Collection entries
-=-=-

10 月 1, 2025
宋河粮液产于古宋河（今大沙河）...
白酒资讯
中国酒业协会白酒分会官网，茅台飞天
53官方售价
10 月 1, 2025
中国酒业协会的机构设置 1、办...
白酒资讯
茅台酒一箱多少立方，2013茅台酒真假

-=-=-

Problem requirements |
Each line shown above must be repeated exactly.

Exercise output |
10 月 1, 2025
宋河粮液产于古宋河（今大沙河）...
白酒资讯
中国酒业协会白酒分会官网，茅台飞天
53官方售价
10 月 1, 2025
中国酒业协会的机构设置 1、办...
白酒资讯
茅台酒一箱多少立方，2013茅台酒真假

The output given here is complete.